How Your Scoliosis Is Affected By Your Brain
Your brain has a map of your body called the sensory map. This map helps inform your brain where it is in space. Since its neurons are densely interconnected to your brain’s motor map, the sensory map is a key part of what instructs your body how to move. The maps are composed of each portion of your body, arms, legs, finger, head, feet, back, etcetera, and the information from them fit together like complex pieces of puzzles that help your brain navigate through your environment.
If a piece of the puzzle in the sensory map is “missing” then the body cannot accurately determine its position and it becomes prone to distortions, such as scoliosis.

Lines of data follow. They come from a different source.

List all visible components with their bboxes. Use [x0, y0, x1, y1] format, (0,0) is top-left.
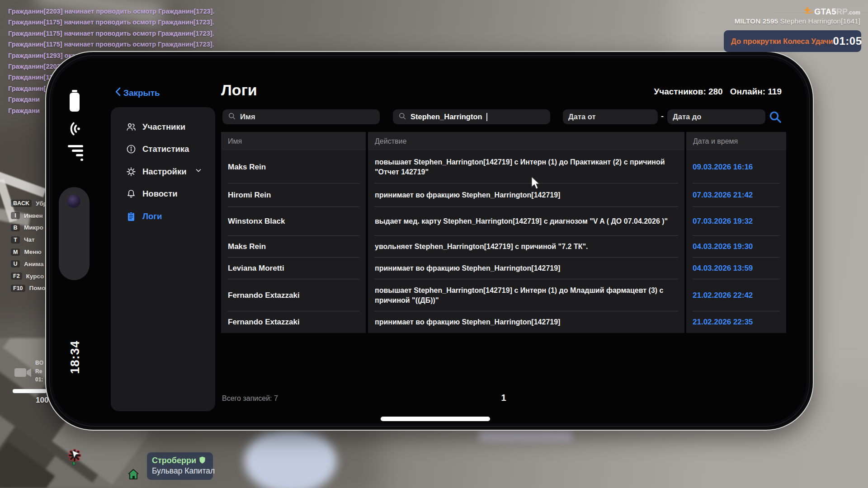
- table-row[interactable]: Hiromi Rein принимает во фракцию Stephen…: [221, 183, 786, 207]
- sidebar-item-label: Статистика: [142, 144, 189, 154]
- table-row[interactable]: Winstonx Black выдает мед. карту Stephen…: [221, 207, 786, 236]
- cell-date: 04.03.2026 19:30: [686, 236, 786, 258]
- sidebar-item-logs[interactable]: Логи: [111, 205, 215, 228]
- shield-icon: [199, 456, 206, 465]
- keybind-menu: MМеню: [11, 246, 47, 258]
- close-button-label: Закрыть: [123, 88, 160, 98]
- bell-icon: [126, 188, 137, 199]
- page-title: Логи: [221, 81, 257, 99]
- search-submit-button[interactable]: [769, 110, 782, 124]
- sidebar-item-statistics[interactable]: Статистика: [111, 138, 215, 161]
- wheel-of-fortune-timer: До прокрутки Колеса Удачи 01:05: [724, 30, 861, 52]
- status-clock-value: 18:34: [68, 340, 82, 374]
- chat-line: Гражданин[1175] начинает проводить осмот…: [8, 17, 214, 28]
- faction-stats: Участников: 280 Онлайн: 119: [654, 87, 782, 97]
- name-input-placeholder: Имя: [240, 113, 255, 121]
- sidebar-item-settings[interactable]: Настройки: [111, 160, 215, 183]
- timer-label: До прокрутки Колеса Удачи: [731, 37, 833, 46]
- column-header-name: Имя: [221, 132, 366, 150]
- key-label: Микро: [24, 224, 43, 231]
- keybind-help: F10Помо: [11, 282, 47, 295]
- phone-screen: 18:34 Закрыть Логи Участников: 280 Онлай…: [52, 58, 807, 423]
- table-row[interactable]: Fernando Extazzaki повышает Stephen_Harr…: [221, 279, 786, 311]
- recorder-status-text: BO Re 01:: [35, 359, 43, 384]
- key-badge: BACK: [11, 200, 32, 207]
- sidebar-item-news[interactable]: Новости: [111, 183, 215, 206]
- name-search-input[interactable]: Имя: [222, 109, 380, 124]
- sidebar: Участники Статистика Настройки Новости: [111, 107, 215, 411]
- keybind-animations: UАнима: [11, 258, 47, 270]
- cell-action: принимает во фракцию Stephen_Harrington[…: [368, 258, 684, 279]
- key-badge: U: [11, 260, 20, 267]
- search-icon: [228, 112, 236, 122]
- member-search-value: Stephen_Harrington: [410, 113, 482, 121]
- camera-lens-icon: [67, 194, 80, 208]
- sidebar-item-label: Настройки: [142, 167, 187, 177]
- zone-name: MILTON 2595: [734, 17, 778, 25]
- date-to-input[interactable]: Дата до: [667, 109, 765, 124]
- recorder-line: 01:: [35, 375, 43, 384]
- cell-date: 21.02.2026 22:42: [686, 279, 786, 311]
- keybind-microphone: BМикро: [11, 222, 47, 234]
- keybind-chat: TЧат: [11, 234, 47, 246]
- cell-name: Winstonx Black: [221, 207, 366, 236]
- date-from-input[interactable]: Дата от: [563, 109, 658, 124]
- records-total: Всего записей: 7: [222, 394, 278, 403]
- npc-figure: [244, 428, 337, 488]
- close-button[interactable]: Закрыть: [115, 87, 160, 99]
- cell-date: 04.03.2026 13:59: [686, 258, 786, 279]
- gear-icon: [126, 166, 137, 177]
- table-row[interactable]: Maks Rein повышает Stephen_Harrington[14…: [221, 150, 786, 183]
- cell-date: 21.02.2026 22:35: [686, 311, 786, 333]
- cell-name: Maks Rein: [221, 150, 366, 183]
- map-dot: [72, 461, 75, 465]
- wifi-icon: [64, 120, 84, 138]
- screenshot-stage: Гражданин[2203] начинает проводить осмот…: [0, 0, 868, 488]
- camera-notch: [59, 187, 90, 280]
- cell-action: повышает Stephen_Harrington[142719] с Ин…: [368, 279, 684, 311]
- people-icon: [126, 122, 137, 132]
- table-header: Имя Действие Дата и время: [221, 132, 786, 150]
- logo-text-rp: RP: [836, 7, 848, 17]
- cell-action: выдает мед. карту Stephen_Harrington[142…: [368, 207, 684, 236]
- logs-table: Имя Действие Дата и время Maks Rein повы…: [221, 132, 786, 333]
- member-search-input[interactable]: Stephen_Harrington: [393, 109, 550, 124]
- cell-date: 07.03.2026 19:32: [686, 207, 786, 236]
- key-badge: F2: [11, 272, 22, 280]
- cell-date: 09.03.2026 16:16: [686, 150, 786, 183]
- recorder-line: BO: [35, 359, 43, 367]
- battery-icon: [70, 93, 80, 112]
- health-value: 100: [36, 396, 48, 405]
- chat-line: Гражданин[1175] начинает проводить осмот…: [8, 39, 214, 50]
- table-row[interactable]: Fernando Extazzaki принимает во фракцию …: [221, 311, 786, 333]
- cell-action: принимает во фракцию Stephen_Harrington[…: [368, 183, 684, 207]
- home-indicator[interactable]: [381, 417, 490, 421]
- key-badge: M: [11, 249, 20, 256]
- table-row[interactable]: Maks Rein увольняет Stephen_Harrington[1…: [221, 236, 786, 258]
- sidebar-item-members[interactable]: Участники: [111, 116, 215, 138]
- key-badge: B: [11, 224, 20, 231]
- cell-name: Hiromi Rein: [221, 183, 366, 207]
- members-count: Участников: 280: [654, 87, 722, 97]
- search-icon: [398, 112, 406, 122]
- cursor-arrow-icon: [71, 450, 80, 460]
- date-from-placeholder: Дата от: [568, 113, 596, 121]
- street-badge-title: Строберри: [152, 456, 196, 465]
- key-label: Чат: [24, 236, 35, 243]
- keybind-inventory: IИнвен: [11, 210, 47, 222]
- text-caret: [486, 113, 487, 121]
- pagination-page-1[interactable]: 1: [458, 393, 549, 403]
- signal-strength-icon: [68, 145, 83, 161]
- cell-action: увольняет Stephen_Harrington[142719] с п…: [368, 236, 684, 258]
- column-header-action: Действие: [368, 132, 684, 150]
- table-row[interactable]: Leviana Moretti принимает во фракцию Ste…: [221, 258, 786, 279]
- key-label: Инвен: [24, 212, 43, 219]
- location-line: MILTON 2595 Stephen Harrington[1641]: [734, 17, 860, 25]
- key-label: Меню: [24, 249, 41, 255]
- chevron-left-icon: [115, 87, 121, 99]
- info-icon: [126, 144, 137, 155]
- sidebar-item-label: Участники: [142, 122, 185, 132]
- chat-line: Гражданин[1175] начинает проводить осмот…: [8, 28, 214, 39]
- cell-name: Fernando Extazzaki: [221, 311, 366, 333]
- mouse-cursor: [531, 176, 541, 192]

A disturbance in sensory motor awareness is one of the most common factors that can drive a scoliosis to progress. In other words, the brain does not have an accurate map of where segments of the body are located in space. To put it even more plainly, it’s as if you are missing a key piece in the map of your body in your brain.
One of the most common things that I hear from the parents of my adolescent scoliosis patients is that they are always telling their child to sit up straight, to which their child replies, “But I AM sitting up straight!” That’s because, in their brain, the map is telling them they are sitting up straight when in reality they are tilted over. This phenomenon is a direct manifestation of a lack of sensory awareness in scoliosis.

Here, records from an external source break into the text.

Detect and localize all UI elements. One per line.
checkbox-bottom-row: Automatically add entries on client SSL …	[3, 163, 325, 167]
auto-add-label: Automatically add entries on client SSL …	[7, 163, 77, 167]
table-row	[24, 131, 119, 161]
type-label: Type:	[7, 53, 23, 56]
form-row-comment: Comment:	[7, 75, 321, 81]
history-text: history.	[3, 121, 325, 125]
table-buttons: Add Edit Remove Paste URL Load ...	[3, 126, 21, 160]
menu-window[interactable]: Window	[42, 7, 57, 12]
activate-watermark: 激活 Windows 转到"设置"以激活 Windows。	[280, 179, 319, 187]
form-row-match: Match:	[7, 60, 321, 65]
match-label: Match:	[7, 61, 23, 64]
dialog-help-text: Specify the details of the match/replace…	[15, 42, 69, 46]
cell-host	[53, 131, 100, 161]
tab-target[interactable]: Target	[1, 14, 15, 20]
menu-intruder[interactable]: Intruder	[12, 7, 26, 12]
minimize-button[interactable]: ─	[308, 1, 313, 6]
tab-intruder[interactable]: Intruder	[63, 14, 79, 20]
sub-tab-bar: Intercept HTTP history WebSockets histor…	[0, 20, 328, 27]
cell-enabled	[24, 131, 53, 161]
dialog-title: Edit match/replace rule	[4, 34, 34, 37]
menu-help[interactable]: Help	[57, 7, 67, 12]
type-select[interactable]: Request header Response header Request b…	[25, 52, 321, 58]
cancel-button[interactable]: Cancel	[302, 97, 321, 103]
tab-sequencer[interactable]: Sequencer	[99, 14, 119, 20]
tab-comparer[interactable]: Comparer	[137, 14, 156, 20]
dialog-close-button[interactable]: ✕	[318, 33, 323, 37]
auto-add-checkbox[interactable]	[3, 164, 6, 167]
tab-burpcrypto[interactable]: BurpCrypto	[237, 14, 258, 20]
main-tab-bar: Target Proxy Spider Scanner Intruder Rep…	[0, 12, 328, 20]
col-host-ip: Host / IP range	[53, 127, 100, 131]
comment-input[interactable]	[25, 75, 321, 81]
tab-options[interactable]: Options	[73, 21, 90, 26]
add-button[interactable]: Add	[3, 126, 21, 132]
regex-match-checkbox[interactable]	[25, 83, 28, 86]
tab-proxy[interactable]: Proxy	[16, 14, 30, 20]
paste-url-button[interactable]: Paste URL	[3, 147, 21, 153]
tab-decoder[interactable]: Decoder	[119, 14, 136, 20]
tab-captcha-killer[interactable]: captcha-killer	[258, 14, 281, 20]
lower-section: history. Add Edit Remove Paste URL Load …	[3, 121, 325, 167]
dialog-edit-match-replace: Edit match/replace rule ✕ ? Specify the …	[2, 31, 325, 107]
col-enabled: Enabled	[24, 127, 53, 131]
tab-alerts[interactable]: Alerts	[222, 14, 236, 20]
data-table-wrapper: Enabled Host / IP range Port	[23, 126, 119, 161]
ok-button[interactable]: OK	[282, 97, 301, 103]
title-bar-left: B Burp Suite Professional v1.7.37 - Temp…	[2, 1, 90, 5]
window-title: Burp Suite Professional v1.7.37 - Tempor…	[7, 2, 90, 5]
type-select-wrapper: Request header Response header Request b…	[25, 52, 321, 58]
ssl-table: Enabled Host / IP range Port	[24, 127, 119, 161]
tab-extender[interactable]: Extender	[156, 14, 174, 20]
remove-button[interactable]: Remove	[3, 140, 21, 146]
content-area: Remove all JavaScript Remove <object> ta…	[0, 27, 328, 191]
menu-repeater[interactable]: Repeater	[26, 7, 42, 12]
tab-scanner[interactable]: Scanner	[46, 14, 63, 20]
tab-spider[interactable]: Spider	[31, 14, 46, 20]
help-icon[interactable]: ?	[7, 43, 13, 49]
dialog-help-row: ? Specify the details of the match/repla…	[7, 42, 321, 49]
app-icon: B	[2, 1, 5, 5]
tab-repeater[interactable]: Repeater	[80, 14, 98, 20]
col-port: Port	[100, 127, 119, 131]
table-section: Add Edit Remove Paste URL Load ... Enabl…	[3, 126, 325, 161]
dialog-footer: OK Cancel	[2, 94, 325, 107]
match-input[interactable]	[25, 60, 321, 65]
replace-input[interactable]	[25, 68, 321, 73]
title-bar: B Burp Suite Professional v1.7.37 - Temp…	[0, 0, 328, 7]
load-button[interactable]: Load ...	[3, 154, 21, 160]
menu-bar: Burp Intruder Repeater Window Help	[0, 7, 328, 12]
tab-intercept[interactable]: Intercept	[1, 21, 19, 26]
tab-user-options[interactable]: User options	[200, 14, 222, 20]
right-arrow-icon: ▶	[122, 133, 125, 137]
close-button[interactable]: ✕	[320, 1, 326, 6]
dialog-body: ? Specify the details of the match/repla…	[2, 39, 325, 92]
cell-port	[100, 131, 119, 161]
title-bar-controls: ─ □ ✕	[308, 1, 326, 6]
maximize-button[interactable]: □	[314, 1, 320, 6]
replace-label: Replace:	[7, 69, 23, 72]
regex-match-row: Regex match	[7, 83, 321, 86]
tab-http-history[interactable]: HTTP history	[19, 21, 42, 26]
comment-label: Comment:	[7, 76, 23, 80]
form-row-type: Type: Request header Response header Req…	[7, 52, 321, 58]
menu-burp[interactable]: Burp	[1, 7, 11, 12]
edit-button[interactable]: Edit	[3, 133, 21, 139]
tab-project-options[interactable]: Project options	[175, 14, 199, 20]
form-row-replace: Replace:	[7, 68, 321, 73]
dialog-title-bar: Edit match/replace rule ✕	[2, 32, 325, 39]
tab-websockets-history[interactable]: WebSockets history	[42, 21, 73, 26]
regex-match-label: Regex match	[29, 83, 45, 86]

Because of this missing piece, the brain cannot properly direct posture, movements, and corrections. The distortion in body perception results in mal-positioning of the body, eventually causing mal-adaptations to positional imbalances. These adaptations cause disorganization of the posture leading to scoliosis curvature progression. This is known as the Vicious Cycle of Scoliosis.
Improving Your Sensory Motor Function in Scoliosis
Postural collapse of the spine is usually the source of pain for progressing scoliosis patients. Helping them develop a more accurate body brain map prevents their spine from further collapse and the spine is then able to support a more upright position.
As the brain adapts to new and improved information, it begins instructing muscles around the spine to adapt to a “new normal” resulting in postural adjustments that better support the spine.
A Lack of Sensory-Motor Awareness in Scoliosis can be a major factor in the progression of the condition and should be addressed in conservative treatment.
Therapies For Scoliosis That Help Improve Sensory-Motor Awareness
We can also see signs that the brain has developed a “new normal” in its sensory-motor awareness when a patient is first fitted with a SpineCor brace. Postural corrections provided by the dynamic brace helps patients’ bodies move toward a more midline position, and they often notice an immediate shift in their brain’s perception of their body. Patients notice that movements, such as walking, are somehow different. This is because their brain has not yet caught-up to the shift in their posture, but in short order, the brain realizes it must “recalibrate” its map to the new position.
In readjustment processes, lengthening and strengthening the specific muscles that had adaptively shortened and weakened due to the scoliosis begin to function more correctly in the newly adopted, more central position.
Knowing what your body needs to do and your body actually doing those things are often two completely different things. That’s why scoliosis specific exercises, like Nu-Schroth, are an important piece of any scoliosis rehabilitation program.
In order to get your body to react in a way that better supports the upright posture of your scoliotic spine, you need to do things that make it happen without thinking about it. Nu-Schroth helps you identify the weakened muscles and teaches you how to activate them more fully to reduce your scoliosis. Through dynamic activities integration, corrections to your nervous system become automatic.
Over time, these new and improved postural and movement patterns can become permanent in the brain, thus allowing the body to reduce distortion caused by lack of sensory motor awareness permanently. Postural and movement patterns can have a profoundly positive impact on your scoliosis.